Le reporter du Daily Mirror Franck McGhee décrivait ce jour-là le contraste de réaction entre les envahisseurs de pelouse et le sentiment de Denis Law : « Ils n’ont aucun amour pour le jeu, sinon leur réaction à la relégation de leur équipe aurait reflété la même que celle de l’homme qui les a relégués, Denis Law. C’était tout simplement de la tristesse. J’ai rarement vu un spectacle aussi poignant dans le sport que le visage de Law après son but qui a scellé le destin de son ancien club. Et n’avais jamais vu personne devoir être consolé plutôt que d’être félicité pour avoir marqué. Toutes sa vie, Denis, aimait les buts. Celui-là, même si c’était spécial, il le détestait. » Corroborant aux propos de l’intéressé lui-même presque quatre décennies plus tard au Daily Mail en 2012 : « Je me sentais déprimé, ce n’était pas moi. Après 19 ans à faire de mon mieux pour marquer des buts, en voici un que j’aurais presque souhaité ne jamais mettre. J’étais inconsolable. Je ne voulais pas que celui se reproduise. Combien de temps ce sentiment a-t-il duré ? Une trentaine d’année. Le sujet revient toujours. C’est comme ça, il est là et je me souviens toujours de ça. C’est une honte ».
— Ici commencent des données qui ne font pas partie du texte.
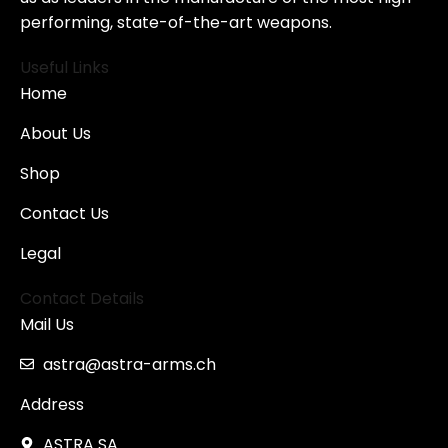
performing, state-of-the-art weapons.
Useful Links
Home
About Us
Shop
Contact Us
Legal
Contact Details
Mail Us
astra@astra-arms.ch
Address
ASTRA SA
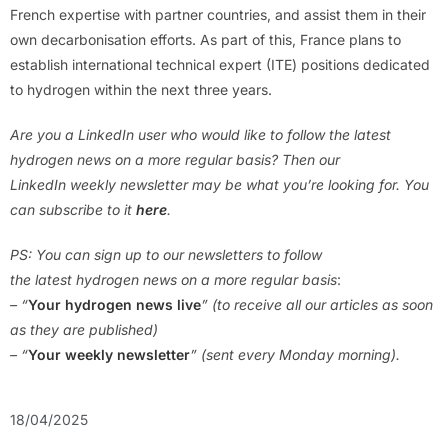
French expertise with partner countries, and assist them in their
own decarbonisation efforts. As part of this, France plans to
establish international technical expert (ITE) positions dedicated
to hydrogen within the next three years.
Are you a LinkedIn user who would like to follow the latest
hydrogen news on a more regular basis? Then our
LinkedIn weekly newsletter may be what you’re looking for. You
can subscribe to it
here
.
PS: You can sign up to our newsletters to follow
the latest hydrogen news on a more regular basis
:
– “
Your hydrogen news live
” (to receive all our articles as soon
as they are published)
– “
Your weekly newsletter
” (sent every Monday morning).
18/04/2025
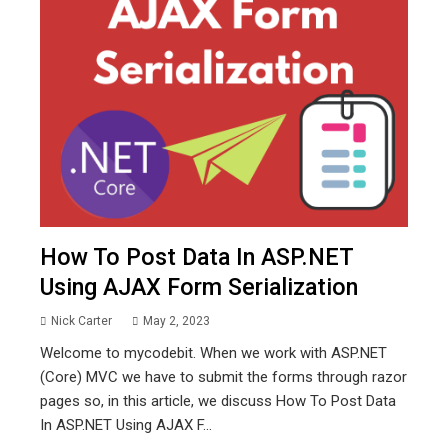
How To Post Data In ASP.NET
Using AJAX Form Serialization
Nick Carter
May 2, 2023
Welcome to mycodebit. When we work with ASP.NET
(Core) MVC we have to submit the forms through razor
pages so, in this article, we discuss How To Post Data
In ASP.NET Using AJAX F...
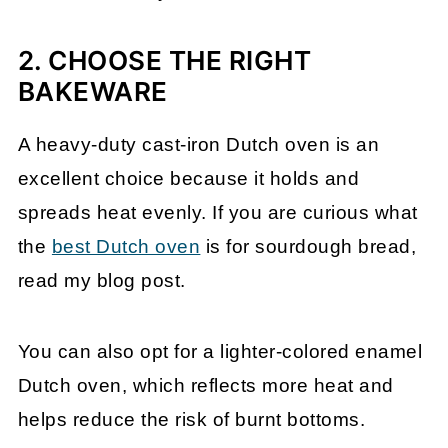
2. CHOOSE THE RIGHT
BAKEWARE
A heavy-duty cast-iron Dutch oven is an
excellent choice because it holds and
spreads heat evenly. If you are curious what
the
best Dutch oven
is for sourdough bread,
read my blog post.
You can also opt for a lighter-colored enamel
Dutch oven, which reflects more heat and
helps reduce the risk of burnt bottoms.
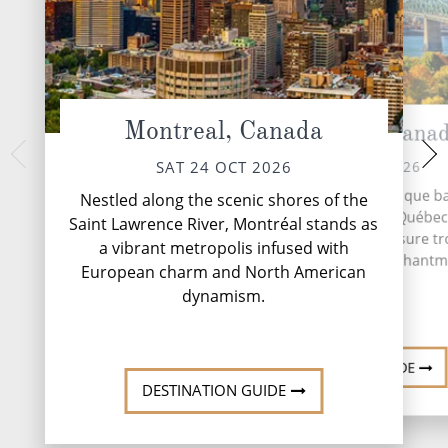
Montreal, Canada
Quebec City, Cana
At 
MON 26 
SUN 25 OCT 2026
SAT 24 OCT 2026
A day at sea aboard
Nestled along the picturesque b
Nestled along the scenic shores of the
invitation to slo
the St. Lawrence River, Québec
Saint Lawrence River, Montréal stands as
moment and enjoy li
stands as a timeless treasure tr
a vibrant metropolis infused with
The morning might b
history, culture and enchantm
deliv...
R
European charm and North American
dynamism.
DESTINATION GUIDE
DESTINATION GUIDE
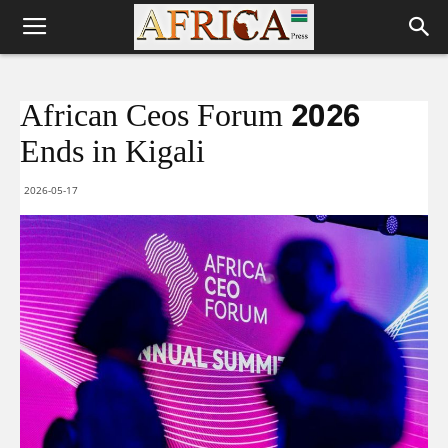
African Ceos Forum 2026
Ends in Kigali
2026-05-17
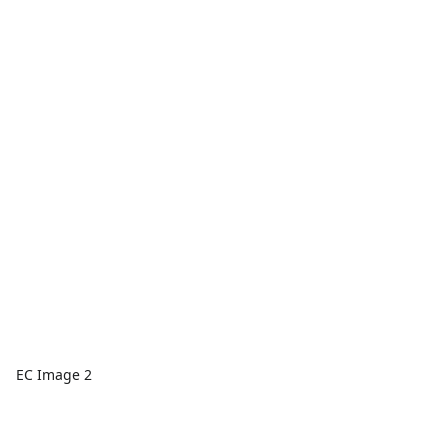
EC Image 2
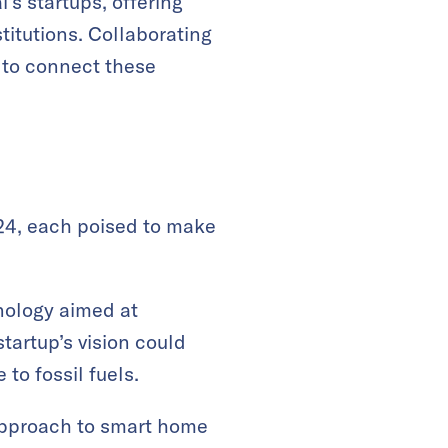
s startups, offering
titutions. Collaborating
 to connect these
24, each poised to make
hnology aimed at
startup’s vision could
to fossil fuels.
e approach to smart home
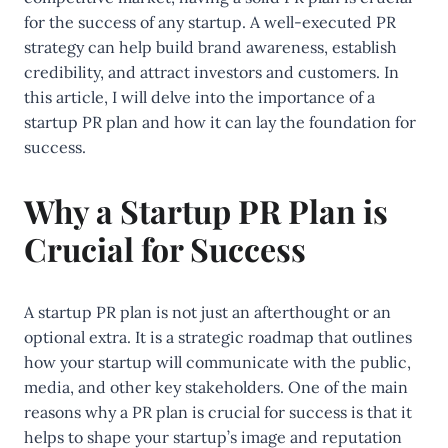
for the success of any startup. A well-executed PR
strategy can help build brand awareness, establish
credibility, and attract investors and customers. In
this article, I will delve into the importance of a
startup PR plan and how it can lay the foundation for
success.
Why a Startup PR Plan is
Crucial for Success
A startup PR plan is not just an afterthought or an
optional extra. It is a strategic roadmap that outlines
how your startup will communicate with the public,
media, and other key stakeholders. One of the main
reasons why a PR plan is crucial for success is that it
helps to shape your startup’s image and reputation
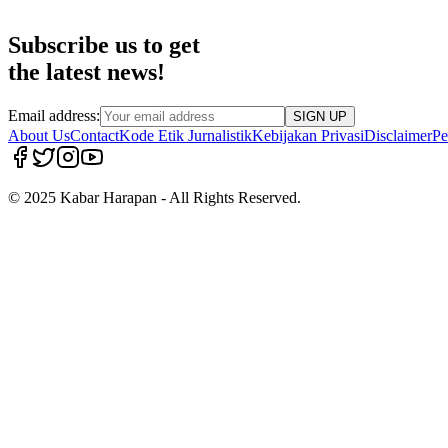
Subscribe us to get
the latest news!
Email address:
SIGN UP
About Us
Contact
Kode Etik Jurnalistik
Kebijakan Privasi
Disclaimer
Pe
© 2025 Kabar Harapan - All Rights Reserved.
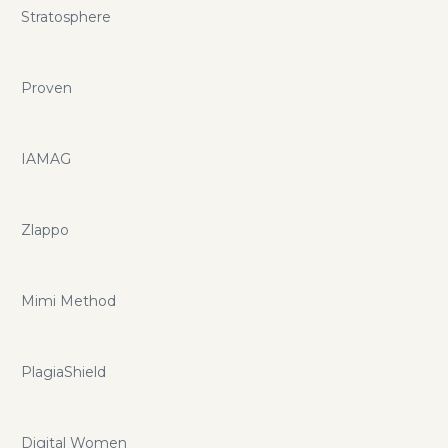
Stratosphere
Proven
IAMAG
Zlappo
Mimi Method
PlagiaShield
Digital Women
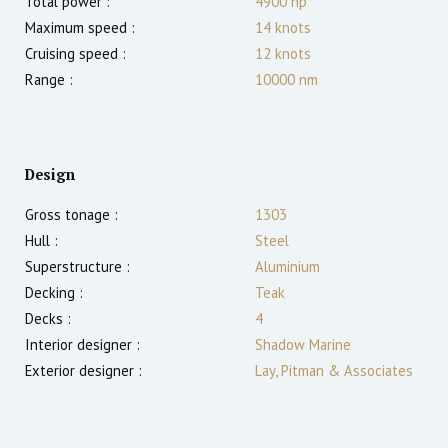
Total power :
4900
hp
Maximum speed :
14
knots
Cruising speed :
12
knots
Range :
10000
nm
Design
Gross tonage :
1303
Hull :
Steel
Superstructure :
Aluminium
Decking :
Teak
Decks :
4
Interior designer :
Shadow Marine
Exterior designer :
Lay, Pitman & Associates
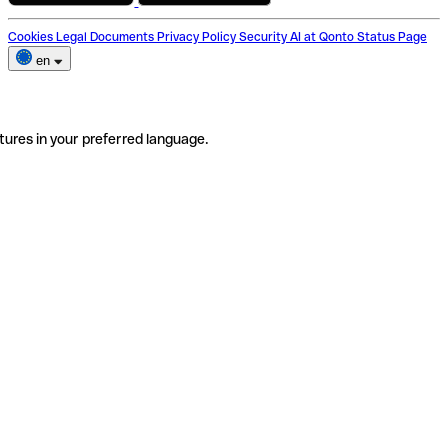
Cookies
Legal Documents
Privacy Policy
Security
AI at Qonto
Status Page
en
tures in your preferred language.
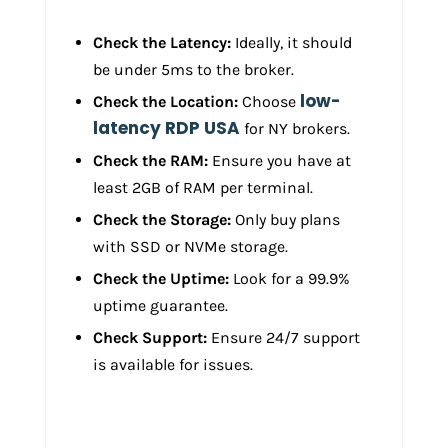
Check the Latency:
Ideally, it should
be under 5ms to the broker.
low-
Check the Location:
Choose
latency RDP USA
for NY brokers.
Check the RAM:
Ensure you have at
least 2GB of RAM per terminal.
Check the Storage:
Only buy plans
with SSD or NVMe storage.
Check the Uptime:
Look for a 99.9%
uptime guarantee.
Check Support:
Ensure 24/7 support
is available for issues.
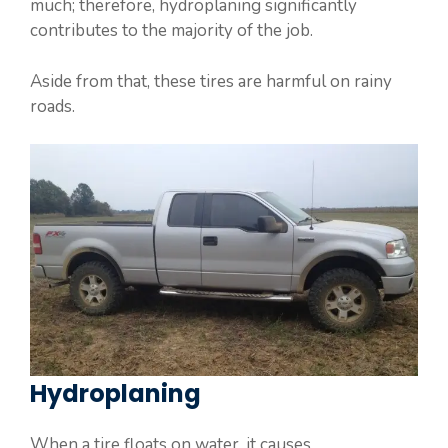
much; therefore, hydroplaning significantly
contributes to the majority of the job.
Aside from that, these tires are harmful on rainy
roads.
Hydroplaning
When a tire floats on water, it causes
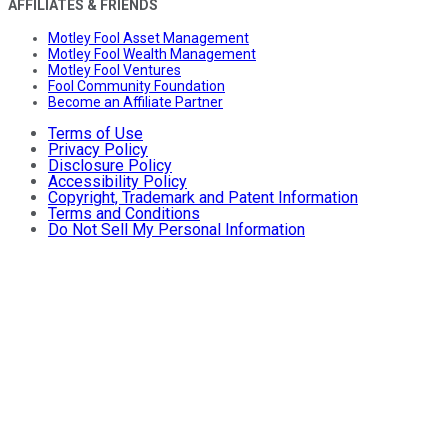
AFFILIATES & FRIENDS
Motley Fool Asset Management
Motley Fool Wealth Management
Motley Fool Ventures
Fool Community Foundation
Become an Affiliate Partner
Terms of Use
Privacy Policy
Disclosure Policy
Accessibility Policy
Copyright, Trademark and Patent Information
Terms and Conditions
Do Not Sell My Personal Information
D’autant qu’il s’agissait du dernier but de sa carrière. Pensant repartir pour l’exercice suivant (il était encore sous contrat), le manager Tony Book ne compta plus sur lui, annonça qu’il resterait à disposition de l’équipe réserve, mais plus du groupe professionnel, s’il souhaitait continuer au club. Un affront pour un virtuose et une légende de ce jeu, Ballon d’Or dix ans plus tôt, certes semblant en perte de vitesse et sur la fin. Le premier King d’Old Trafford disputera un dernier tournoi amical de présaison avec les Citizens en août 1974 avant de remballer une carrière remplie de succès et de gloires dans le club qu’il pensait crucifier. Sur un but dont la portée n’atteint que les fantasmes des enjoliveurs d’histoires dramatiques. Mais qui a blessé à jamais un champion.